Questions may include simple math calculations such as: “You’re purchasing $13.45 worth of groceries. How much change would you receive back from a $20 bill?” Or recall queries, such as writing down the names of 12 different animals.

Patients can retake the test every six months to monitor brain health and then update their healthcare provider who can determine the best next steps for every individual.

There are four different versions of this test, so folks won’t get too familiar with one version.

Research on the test was performed at Ohio State University Wexner Medical Center, College of Medicine and College of Public Health, and published in the journal Alzheimer’s Research and Therapy.

According to the research team, while the test does not definitively diagnose problems like Alzheimer’s, it allows doctors to get a baseline of their patients’ cognitive functioning, and then repeat testing allows them to follow their patients’ memory and thinking abilities over time.3

“Often primary care physicians may not recognize subtle cognitive deficits during routine office visits,” said Dr. Douglas Scharre, director of the Division of Cognitive Neurology at Ohio State Wexner Medical Center and lead author of the study.

The Biggest Discovery: Early Identification of the Disease 

The researchers followed 665 patients in Ohio State’s Center for Cognitive and Memory Disorders for an eight-year period.

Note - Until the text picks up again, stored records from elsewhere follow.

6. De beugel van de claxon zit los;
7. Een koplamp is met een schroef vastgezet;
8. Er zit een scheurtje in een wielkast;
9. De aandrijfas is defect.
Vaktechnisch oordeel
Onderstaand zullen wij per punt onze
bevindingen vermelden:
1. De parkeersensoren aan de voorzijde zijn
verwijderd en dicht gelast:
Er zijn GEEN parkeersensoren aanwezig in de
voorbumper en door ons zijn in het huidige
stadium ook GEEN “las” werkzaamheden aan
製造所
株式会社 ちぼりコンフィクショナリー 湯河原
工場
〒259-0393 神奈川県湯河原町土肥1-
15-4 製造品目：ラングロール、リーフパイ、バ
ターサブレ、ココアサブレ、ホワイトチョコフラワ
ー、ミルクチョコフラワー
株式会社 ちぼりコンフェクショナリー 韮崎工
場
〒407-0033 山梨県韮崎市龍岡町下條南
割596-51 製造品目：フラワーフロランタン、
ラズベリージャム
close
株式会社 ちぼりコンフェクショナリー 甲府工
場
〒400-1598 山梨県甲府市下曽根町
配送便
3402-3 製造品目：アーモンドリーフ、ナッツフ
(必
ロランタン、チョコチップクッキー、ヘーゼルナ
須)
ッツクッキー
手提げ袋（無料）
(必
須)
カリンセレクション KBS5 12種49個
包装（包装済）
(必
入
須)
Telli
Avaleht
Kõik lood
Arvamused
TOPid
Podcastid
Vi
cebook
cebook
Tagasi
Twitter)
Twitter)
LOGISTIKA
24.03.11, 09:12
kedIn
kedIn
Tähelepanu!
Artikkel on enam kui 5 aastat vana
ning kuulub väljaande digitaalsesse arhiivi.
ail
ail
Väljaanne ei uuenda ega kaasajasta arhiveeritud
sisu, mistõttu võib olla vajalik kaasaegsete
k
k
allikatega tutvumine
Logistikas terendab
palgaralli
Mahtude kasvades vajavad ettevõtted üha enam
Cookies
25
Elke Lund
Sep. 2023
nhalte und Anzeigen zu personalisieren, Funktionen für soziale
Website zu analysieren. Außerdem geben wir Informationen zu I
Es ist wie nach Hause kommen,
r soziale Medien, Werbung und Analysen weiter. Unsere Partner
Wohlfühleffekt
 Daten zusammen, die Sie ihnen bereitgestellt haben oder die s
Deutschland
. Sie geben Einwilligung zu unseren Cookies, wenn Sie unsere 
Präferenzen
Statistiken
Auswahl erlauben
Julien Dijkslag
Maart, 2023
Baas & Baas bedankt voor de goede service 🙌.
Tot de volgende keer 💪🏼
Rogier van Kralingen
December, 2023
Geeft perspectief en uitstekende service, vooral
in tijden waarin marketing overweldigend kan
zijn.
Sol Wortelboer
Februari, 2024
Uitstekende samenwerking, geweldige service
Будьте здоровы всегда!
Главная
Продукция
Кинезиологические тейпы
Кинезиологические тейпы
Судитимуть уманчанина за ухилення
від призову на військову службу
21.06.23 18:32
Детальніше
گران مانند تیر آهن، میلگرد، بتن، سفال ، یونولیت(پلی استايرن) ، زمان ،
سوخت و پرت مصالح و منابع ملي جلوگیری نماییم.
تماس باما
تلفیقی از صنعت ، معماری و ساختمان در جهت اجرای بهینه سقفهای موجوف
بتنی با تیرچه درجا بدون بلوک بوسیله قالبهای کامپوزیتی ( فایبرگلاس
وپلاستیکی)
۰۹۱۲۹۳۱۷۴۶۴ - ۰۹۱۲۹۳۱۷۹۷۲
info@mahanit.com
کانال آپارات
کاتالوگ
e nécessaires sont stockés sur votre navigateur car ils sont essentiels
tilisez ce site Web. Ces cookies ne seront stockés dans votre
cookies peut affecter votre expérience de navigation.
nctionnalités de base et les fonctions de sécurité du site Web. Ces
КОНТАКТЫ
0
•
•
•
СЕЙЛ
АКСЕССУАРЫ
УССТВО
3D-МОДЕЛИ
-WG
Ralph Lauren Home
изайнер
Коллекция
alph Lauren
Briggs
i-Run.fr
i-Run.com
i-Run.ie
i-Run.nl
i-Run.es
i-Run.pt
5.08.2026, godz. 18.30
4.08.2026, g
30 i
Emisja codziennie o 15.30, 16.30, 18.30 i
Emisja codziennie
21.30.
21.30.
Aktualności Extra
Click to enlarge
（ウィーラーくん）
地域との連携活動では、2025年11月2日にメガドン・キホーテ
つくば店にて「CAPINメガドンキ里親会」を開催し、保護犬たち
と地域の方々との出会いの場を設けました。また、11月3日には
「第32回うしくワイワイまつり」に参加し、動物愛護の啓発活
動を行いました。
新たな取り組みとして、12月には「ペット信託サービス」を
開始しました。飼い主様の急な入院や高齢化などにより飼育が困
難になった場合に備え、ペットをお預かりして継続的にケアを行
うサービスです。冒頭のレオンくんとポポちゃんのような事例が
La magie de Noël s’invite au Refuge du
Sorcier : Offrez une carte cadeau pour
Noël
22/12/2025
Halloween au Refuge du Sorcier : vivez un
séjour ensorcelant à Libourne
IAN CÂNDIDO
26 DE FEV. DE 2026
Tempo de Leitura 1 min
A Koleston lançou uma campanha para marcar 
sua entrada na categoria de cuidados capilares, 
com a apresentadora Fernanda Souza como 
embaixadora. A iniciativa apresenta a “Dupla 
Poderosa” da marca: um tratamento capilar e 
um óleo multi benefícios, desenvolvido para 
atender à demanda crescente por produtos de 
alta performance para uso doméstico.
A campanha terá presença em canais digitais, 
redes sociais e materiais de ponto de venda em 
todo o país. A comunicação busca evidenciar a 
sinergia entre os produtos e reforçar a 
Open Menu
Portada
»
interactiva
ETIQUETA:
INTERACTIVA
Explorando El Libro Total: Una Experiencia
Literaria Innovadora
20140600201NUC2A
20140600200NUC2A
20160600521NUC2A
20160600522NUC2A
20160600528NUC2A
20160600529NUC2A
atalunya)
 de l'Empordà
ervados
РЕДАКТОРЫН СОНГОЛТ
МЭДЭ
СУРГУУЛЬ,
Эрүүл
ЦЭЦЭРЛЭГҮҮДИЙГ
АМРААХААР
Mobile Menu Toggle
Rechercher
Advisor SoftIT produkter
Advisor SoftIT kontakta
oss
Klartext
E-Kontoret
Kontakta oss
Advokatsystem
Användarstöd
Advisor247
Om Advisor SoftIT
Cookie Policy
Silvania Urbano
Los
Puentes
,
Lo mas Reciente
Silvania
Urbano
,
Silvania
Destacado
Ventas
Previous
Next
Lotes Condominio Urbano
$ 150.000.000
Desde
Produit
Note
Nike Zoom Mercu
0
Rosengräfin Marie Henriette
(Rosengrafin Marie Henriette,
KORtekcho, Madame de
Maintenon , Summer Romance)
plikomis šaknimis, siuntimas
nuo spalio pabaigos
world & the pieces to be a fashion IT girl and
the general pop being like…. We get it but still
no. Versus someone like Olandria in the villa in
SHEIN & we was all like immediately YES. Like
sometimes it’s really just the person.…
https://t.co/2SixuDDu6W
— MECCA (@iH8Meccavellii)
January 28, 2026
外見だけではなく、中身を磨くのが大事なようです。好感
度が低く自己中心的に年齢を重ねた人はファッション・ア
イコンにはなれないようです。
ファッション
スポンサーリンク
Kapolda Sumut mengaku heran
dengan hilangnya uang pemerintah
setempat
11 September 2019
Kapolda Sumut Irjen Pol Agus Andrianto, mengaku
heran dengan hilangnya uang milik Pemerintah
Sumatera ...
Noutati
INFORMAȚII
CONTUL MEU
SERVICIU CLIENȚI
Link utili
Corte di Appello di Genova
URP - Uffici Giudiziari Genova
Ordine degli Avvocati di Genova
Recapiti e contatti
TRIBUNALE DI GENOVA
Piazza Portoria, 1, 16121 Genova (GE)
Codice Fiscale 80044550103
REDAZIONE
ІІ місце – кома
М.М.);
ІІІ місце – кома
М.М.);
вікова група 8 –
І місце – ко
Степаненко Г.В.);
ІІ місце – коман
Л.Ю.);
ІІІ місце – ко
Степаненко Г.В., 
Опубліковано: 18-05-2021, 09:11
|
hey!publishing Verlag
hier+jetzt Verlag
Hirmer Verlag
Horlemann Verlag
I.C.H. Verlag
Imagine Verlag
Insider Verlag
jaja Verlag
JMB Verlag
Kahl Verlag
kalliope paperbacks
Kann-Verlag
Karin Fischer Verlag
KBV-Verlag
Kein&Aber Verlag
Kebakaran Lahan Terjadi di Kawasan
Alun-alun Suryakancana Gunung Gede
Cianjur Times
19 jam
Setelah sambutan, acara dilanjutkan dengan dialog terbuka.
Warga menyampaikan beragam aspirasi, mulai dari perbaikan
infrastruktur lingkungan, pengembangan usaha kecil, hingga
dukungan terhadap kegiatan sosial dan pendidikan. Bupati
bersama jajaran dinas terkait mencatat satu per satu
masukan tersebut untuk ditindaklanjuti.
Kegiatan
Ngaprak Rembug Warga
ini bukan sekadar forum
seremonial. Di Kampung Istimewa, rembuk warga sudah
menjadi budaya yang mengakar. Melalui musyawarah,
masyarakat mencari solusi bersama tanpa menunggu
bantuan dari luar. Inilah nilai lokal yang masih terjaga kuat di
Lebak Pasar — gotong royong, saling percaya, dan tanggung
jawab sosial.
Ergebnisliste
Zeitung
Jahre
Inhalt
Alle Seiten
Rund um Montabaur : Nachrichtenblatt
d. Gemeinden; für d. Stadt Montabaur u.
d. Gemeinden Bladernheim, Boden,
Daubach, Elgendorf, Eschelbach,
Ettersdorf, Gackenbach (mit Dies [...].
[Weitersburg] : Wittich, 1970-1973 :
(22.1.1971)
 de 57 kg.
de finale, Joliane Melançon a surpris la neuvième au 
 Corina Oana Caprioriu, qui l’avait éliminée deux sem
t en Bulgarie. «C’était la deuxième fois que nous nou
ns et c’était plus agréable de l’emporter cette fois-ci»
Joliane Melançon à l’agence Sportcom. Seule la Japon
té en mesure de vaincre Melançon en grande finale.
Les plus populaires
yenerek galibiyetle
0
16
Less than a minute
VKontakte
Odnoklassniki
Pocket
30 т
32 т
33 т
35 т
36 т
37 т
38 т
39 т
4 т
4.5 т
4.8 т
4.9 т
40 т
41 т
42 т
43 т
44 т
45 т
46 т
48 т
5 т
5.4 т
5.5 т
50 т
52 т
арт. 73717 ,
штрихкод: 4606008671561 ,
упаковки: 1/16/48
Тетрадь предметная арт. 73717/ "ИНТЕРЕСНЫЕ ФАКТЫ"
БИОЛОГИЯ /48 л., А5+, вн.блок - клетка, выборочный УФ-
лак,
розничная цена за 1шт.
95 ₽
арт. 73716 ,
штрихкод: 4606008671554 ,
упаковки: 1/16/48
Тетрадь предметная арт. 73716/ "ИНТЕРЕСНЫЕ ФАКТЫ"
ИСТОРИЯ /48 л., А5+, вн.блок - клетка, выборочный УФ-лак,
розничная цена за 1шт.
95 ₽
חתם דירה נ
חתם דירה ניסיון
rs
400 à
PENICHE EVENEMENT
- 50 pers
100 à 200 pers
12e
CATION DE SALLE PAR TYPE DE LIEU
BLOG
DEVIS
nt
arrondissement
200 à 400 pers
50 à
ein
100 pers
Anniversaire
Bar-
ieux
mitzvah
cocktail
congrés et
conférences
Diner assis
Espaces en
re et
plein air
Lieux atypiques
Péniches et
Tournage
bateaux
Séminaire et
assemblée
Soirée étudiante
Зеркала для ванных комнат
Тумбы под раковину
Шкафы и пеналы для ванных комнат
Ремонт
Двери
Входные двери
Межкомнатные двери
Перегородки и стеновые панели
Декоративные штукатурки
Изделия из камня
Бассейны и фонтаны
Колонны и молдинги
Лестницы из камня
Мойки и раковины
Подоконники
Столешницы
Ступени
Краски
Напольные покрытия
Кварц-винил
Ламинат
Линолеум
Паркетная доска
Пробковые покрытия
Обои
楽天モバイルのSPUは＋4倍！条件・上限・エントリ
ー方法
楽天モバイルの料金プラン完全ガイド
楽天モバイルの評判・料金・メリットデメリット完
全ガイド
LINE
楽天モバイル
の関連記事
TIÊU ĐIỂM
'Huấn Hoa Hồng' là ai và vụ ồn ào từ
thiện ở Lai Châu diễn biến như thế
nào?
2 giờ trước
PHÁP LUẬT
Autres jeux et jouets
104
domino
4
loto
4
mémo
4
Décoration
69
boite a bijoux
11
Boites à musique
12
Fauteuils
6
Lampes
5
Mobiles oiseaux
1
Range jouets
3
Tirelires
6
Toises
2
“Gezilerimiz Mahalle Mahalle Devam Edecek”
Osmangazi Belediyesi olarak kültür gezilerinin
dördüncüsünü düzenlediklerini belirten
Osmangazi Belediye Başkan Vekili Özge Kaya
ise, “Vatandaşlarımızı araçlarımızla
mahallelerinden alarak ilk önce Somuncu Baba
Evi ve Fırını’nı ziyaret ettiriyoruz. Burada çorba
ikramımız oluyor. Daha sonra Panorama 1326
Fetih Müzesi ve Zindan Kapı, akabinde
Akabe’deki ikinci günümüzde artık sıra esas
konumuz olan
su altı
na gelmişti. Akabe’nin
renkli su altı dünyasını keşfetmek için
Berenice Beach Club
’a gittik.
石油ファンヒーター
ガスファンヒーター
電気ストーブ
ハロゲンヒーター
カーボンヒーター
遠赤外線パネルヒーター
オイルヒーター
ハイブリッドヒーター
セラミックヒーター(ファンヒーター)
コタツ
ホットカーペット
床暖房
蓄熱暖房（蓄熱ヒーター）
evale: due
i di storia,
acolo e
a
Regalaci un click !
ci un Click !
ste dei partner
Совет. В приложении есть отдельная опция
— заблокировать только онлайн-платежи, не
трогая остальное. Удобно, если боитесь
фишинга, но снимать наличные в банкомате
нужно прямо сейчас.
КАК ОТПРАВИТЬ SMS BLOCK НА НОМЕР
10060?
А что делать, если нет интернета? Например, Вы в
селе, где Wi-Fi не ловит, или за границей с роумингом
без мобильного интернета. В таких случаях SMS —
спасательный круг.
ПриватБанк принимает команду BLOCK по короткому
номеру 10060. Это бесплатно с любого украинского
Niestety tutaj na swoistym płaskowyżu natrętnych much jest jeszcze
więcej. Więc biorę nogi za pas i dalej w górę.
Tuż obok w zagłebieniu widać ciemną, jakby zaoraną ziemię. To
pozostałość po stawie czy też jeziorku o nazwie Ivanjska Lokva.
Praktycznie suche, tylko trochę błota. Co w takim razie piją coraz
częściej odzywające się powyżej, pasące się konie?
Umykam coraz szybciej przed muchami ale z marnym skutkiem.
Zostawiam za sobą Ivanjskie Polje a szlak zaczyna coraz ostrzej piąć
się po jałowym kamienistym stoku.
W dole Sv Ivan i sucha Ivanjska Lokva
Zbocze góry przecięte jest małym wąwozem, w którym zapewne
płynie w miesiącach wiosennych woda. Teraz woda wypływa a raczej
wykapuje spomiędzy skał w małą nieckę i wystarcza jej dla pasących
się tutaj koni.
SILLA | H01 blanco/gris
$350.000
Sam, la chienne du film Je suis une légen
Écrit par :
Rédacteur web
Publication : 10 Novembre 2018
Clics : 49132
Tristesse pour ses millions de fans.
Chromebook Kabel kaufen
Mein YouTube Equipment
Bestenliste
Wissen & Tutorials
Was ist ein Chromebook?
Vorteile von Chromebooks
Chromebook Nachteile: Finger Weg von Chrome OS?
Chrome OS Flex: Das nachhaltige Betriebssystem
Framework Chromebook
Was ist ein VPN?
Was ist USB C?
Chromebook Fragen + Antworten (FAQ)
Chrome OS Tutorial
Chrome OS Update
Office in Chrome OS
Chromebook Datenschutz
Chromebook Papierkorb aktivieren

What was the biggest discovery?

It turns out the SAGE test accurately identified people who would eventually develop dementia as early as six months before the most commonly used screening tool.

Among the 164 patients with baseline mild cognitive impairment, 70 patients went on to suffer from dementia.

Dr. Scharre notes that one of the main advantages of this do-it-yourself test is that people can opt to take it in their doctor’s waiting room or at home every six months.

“The earlier you’re detected with cognitive impairment, the more choices you have with these treatments and the better they work,” says Dr. Scharre.

My Takeaway 

I believe that the SAGE test is a valuable tool if used prudently. Dr. Scharre suggests taking the test any time you or your family member notices a change in brain function or personality.

“If that person takes the test every six months and their score drops two or three points over a year and a half, that is a significant difference,” Dr. Scharre says. “Their doctor can use that information to get a jump on identifying the causes of the cognitive loss and to make treatment decisions.”

For more information or to download the SAGE test, visit https://wexnermedical.osu.edu/brain-spine-neuro/memory-disorders/sage.


  1. Alzheimer’s Research & Therapy, 2021; 13 (1) DOI: 10.1186/s13195-021-00930-4 
  2. SAGE Advice: Helping Patients Spot AD Earlier. A Q&A with Douglas Scharre, MD. Practical Neurology. Published April 2014.